Verder van de kust rolden de grotere golven van de open zee over de daken van de verdronken huizen en hier en daar doorsneed een eenzame schoorsteen een schuimkop.
Toen het koude schuim zijn voeten raakte sprong Mason achteruit en keek hij nerveus naar het huis waar zijn vrouw lag te slapen. Iedere nacht kwam de zee een paar meter dichterbij, een sissende, zwarte guillotine die de lege grasvelden doorsneed en de hekjes vastnagelde met fonteinen van scherpe druppels.
Een half uur lang keek Mason naar de golven die tussen de daken welfden. De lichtgevende branding wierp een vage gloed over de wolken die boven zijn hoofd voortjoegen op de duistere wind en bedekte zijn handen met een wasachtige glans.
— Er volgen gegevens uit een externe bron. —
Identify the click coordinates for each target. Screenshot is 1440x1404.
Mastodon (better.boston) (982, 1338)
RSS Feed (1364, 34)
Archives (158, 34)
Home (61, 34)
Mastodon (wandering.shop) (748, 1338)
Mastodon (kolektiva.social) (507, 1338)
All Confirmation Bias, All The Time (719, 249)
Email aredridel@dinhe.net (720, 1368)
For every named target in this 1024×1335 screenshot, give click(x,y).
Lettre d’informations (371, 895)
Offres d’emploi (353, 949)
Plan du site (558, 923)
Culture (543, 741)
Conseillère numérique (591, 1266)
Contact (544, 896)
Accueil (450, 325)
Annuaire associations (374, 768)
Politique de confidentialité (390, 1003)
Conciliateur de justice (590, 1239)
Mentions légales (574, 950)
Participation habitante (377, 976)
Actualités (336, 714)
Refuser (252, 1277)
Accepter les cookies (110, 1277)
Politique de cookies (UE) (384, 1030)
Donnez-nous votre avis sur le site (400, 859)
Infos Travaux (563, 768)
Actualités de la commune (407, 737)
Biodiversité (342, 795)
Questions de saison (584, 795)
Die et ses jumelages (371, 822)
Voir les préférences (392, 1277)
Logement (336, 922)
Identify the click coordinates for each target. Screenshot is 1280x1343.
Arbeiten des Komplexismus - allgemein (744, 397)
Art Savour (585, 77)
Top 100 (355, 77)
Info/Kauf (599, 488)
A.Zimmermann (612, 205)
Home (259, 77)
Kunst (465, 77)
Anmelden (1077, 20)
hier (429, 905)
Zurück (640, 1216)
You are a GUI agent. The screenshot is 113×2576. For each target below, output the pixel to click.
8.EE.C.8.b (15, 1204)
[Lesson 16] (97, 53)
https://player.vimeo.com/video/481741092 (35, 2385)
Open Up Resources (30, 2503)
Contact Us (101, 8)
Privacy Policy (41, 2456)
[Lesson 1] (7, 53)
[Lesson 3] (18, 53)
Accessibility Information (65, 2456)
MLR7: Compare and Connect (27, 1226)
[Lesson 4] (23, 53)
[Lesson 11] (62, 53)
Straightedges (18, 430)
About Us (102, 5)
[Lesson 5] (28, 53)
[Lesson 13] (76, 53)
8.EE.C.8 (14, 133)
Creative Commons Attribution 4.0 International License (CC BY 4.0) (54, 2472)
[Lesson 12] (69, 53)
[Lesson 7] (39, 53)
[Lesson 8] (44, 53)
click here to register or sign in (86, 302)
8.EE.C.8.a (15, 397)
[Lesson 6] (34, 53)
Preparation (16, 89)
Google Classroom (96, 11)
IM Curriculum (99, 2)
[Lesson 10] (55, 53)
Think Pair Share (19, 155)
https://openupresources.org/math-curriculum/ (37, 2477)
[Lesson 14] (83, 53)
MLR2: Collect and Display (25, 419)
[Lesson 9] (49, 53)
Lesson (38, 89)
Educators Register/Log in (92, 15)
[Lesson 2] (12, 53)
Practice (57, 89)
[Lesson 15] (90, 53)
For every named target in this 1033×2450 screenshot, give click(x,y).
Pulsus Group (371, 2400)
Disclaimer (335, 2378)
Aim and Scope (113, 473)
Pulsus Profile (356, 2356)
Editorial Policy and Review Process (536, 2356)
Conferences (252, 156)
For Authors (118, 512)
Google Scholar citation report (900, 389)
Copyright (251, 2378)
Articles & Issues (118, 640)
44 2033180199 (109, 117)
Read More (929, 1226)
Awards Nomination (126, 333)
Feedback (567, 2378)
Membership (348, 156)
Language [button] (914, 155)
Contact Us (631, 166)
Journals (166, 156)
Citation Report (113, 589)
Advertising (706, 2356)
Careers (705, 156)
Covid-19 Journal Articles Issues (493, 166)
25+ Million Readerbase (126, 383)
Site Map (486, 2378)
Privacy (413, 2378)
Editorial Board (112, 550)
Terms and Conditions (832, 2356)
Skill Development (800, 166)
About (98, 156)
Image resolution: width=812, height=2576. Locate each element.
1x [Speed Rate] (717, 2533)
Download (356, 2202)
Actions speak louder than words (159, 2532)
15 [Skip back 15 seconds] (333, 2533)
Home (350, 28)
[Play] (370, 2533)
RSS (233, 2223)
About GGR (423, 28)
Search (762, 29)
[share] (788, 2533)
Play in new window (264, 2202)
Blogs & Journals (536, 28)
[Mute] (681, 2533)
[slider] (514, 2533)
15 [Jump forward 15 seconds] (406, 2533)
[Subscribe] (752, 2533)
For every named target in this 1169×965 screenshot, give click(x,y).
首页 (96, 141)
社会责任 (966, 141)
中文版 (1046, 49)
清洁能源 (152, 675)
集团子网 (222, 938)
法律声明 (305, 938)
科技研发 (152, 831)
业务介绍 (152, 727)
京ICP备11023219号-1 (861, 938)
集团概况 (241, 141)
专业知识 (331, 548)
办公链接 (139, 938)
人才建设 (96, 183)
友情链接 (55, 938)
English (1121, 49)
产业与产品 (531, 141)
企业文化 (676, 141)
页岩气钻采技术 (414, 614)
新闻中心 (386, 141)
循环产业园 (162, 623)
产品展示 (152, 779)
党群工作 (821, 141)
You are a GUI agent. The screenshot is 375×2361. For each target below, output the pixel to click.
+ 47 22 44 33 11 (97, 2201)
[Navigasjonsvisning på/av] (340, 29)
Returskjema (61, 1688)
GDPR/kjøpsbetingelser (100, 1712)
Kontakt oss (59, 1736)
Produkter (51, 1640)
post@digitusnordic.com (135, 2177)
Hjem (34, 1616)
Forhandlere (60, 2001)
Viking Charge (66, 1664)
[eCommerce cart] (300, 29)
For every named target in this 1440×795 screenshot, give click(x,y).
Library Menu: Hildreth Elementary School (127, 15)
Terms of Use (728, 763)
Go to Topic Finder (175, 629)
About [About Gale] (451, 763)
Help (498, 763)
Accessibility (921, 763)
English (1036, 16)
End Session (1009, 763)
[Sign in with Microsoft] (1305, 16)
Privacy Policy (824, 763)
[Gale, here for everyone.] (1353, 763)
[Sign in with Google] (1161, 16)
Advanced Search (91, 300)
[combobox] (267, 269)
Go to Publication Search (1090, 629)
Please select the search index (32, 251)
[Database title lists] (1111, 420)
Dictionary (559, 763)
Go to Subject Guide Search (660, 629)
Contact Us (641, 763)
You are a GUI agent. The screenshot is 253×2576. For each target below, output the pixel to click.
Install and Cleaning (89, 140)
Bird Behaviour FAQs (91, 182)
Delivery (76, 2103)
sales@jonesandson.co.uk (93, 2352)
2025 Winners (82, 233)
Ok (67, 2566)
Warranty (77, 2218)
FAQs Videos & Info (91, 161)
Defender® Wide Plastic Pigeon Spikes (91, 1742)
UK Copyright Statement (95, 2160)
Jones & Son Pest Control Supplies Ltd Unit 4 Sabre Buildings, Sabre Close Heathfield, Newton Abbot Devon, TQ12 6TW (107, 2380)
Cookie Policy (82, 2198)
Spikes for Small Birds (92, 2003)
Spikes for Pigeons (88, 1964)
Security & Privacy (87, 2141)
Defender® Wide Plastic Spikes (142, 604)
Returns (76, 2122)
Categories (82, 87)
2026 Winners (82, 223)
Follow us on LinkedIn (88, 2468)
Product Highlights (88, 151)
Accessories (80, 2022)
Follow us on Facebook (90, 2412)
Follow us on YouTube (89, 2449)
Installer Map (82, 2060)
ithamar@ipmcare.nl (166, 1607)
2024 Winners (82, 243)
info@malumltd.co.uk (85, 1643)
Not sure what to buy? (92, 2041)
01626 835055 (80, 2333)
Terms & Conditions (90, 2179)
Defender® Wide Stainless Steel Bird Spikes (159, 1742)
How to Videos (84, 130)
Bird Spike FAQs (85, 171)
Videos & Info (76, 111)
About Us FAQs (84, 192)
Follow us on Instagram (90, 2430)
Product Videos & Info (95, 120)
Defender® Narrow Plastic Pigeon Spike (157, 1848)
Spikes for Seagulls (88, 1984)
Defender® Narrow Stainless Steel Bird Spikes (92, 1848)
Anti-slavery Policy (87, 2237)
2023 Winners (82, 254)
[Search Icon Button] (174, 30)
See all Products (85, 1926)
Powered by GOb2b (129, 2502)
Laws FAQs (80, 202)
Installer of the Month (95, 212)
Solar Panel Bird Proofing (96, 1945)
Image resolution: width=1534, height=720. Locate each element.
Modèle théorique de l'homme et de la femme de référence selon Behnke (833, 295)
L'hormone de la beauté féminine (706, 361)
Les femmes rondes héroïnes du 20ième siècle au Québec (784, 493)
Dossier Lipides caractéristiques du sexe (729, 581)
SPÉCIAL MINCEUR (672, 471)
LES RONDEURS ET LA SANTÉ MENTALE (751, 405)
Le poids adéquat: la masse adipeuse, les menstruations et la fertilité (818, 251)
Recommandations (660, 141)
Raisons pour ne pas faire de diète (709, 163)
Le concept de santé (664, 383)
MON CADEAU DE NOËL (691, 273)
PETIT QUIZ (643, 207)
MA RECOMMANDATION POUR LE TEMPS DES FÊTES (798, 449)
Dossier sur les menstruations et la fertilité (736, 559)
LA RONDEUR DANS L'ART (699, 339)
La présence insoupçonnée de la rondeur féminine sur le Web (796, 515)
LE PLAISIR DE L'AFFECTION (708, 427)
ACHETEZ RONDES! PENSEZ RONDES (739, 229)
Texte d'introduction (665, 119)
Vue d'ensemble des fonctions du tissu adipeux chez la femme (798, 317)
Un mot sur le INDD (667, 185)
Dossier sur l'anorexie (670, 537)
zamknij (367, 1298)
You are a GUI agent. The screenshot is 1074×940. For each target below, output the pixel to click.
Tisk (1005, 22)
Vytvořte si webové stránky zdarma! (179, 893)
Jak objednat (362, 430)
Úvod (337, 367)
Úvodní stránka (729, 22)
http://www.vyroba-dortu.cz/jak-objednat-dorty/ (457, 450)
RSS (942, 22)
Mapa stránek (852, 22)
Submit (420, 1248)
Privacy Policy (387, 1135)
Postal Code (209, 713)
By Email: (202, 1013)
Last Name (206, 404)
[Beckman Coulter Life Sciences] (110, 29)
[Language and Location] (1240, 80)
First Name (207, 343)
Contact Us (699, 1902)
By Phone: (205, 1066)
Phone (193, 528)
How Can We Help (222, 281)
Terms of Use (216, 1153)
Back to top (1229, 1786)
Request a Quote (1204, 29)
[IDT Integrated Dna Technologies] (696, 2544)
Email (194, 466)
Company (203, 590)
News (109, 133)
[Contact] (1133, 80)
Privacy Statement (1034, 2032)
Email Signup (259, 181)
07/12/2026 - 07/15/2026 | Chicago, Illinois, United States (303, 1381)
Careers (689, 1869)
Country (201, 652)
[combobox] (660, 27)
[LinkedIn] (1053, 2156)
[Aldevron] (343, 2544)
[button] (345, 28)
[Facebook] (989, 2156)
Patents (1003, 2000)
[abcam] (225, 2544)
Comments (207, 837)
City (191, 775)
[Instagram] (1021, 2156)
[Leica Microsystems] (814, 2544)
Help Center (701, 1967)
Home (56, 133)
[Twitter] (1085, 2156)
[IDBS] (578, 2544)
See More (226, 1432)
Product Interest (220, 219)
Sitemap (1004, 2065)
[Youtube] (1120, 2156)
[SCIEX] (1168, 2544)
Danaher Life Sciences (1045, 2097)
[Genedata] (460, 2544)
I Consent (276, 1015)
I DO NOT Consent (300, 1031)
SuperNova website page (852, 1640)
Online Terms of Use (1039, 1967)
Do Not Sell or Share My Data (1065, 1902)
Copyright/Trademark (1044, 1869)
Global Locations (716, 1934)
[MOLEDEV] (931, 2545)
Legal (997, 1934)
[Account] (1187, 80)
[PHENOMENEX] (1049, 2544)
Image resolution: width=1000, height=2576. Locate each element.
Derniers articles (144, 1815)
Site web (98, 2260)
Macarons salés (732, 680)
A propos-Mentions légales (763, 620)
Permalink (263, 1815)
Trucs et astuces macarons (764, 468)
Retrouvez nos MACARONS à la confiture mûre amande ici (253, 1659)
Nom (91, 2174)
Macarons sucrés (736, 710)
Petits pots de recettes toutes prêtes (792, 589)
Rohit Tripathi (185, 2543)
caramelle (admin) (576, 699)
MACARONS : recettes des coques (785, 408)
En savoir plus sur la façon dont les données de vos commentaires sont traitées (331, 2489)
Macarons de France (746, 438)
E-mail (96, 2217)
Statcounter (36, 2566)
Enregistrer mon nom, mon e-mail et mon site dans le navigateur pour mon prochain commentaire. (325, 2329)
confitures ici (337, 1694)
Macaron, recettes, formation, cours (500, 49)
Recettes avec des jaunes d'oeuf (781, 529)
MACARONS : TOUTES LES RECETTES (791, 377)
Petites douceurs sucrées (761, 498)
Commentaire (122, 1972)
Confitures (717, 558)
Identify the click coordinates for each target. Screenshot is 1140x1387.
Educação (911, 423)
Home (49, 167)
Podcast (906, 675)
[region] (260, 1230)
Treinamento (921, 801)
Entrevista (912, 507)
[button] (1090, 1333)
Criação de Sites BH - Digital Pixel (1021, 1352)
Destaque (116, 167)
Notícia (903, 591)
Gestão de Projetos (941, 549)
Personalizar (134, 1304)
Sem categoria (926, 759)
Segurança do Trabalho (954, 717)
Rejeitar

Eindelijk begonnen de golven zich terug te trekken en de diepe, bulderende kom lichtend water trok weg uit de lege straten en braakte de rijen huizen die glinsterden in het maanlicht weer uit. Mason rende naar voren over het inzakkende schuim, maar de zee week voor hem achteruit het vale ochtendlicht in, verdween om hoeken van huizen en glipte onder garagedeuren door. Hij rende naar het eind van de straat toen een laatste glanzende sliert achter de kerktoren door de lucht werd weggedragen. Uitgeput keerde Mason terug naar zijn bed en het geluid van de wegstervende golven vulde zijn hoofd.
'Ik heb vannacht de zee weer gezien,' zei hij aan het ontbijt tegen zijn vrouw.
Rustig zei Mirjam: 'Richard, de dichtstbijzijnde zee is hier zestienhonderd kilometer vandaan.' Even keek ze haar man zwijgend aan terwijl haar lange, bleke vingers met de zwarte krullen in haar nek speelden. 'Kijk maar in de straat. Er is geen zee.'
'Lieverd, ik heb hem gezien.'
'Richard-!'
Mason stond op en stak traag en bedachtzaam zijn handen omhoog. 'Mirjam, ik voelde de spatten op mijn handen. De golven braken rond mijn voeten. Ik droomde niet.'
'Dat moet wel.' Mirjam leunde tegen de deur alsof ze de vreemde nachtwereld van haar man die in de schaduwen van de slaapkamer rondspookte, wilde buitensluiten. Met haar lange ravenzwarte haar om haar ovale gezicht, en de rode ochtendjas zover open dat haar slanke hals en haar witte borst zichtbaar waren, deed ze Mason denken aan een godin uit de voor-Rafaelitische periode in een Arthurische houding. 'Richard, je moet dokter Clifton maar eens opzoeken. Ik begin er bang van te worden.'
Mason lachte en zocht met zijn ogen de daken af in de verte achter de bomen voor het raam. 'Je hoeft je niet druk te maken. Het is eigenlijk allemaal erg eenvoudig, 's Nachts hoor ik de zee door de straten bulderen, ik ga naar buiten en kijk in het maanlicht naar de golven en dan ga ik weer terug naar bed.' Hij zweeg met een zwakke blos van vermoeidheid op zijn smalle gezicht. De lange, tenger gebouwde Mason was nog steeds herstellende van de ziekte die hem al zes maanden thuishield. 'Toch is het vreemd,' hernam hij, 'het water is opmerkelijk lichtgevend. Ik neem aan dat het zoutgehalte ver boven het normale -'
'Maar Richard...' Mirjan keek hulpeloos rond; de kalmte van haar man maakte haar doodop. 'De zee is er helemaal niet; hij is er alleen in jouw geest. Niemand anders ziet hem.'
Mason knikte en verstopte zijn handen in zijn zakken. 'Misschien heeft ook nog niemand hem gehoord.'
Hij verliet de eetkamer en ging zijn studeerkamer binnen. De bank waarop hij tijdens zijn ziekte had geslapen stond in de hoek met zijn boekenkast ernaast. Mason ging zitten en nam een grote, fossiele schelp van een plank.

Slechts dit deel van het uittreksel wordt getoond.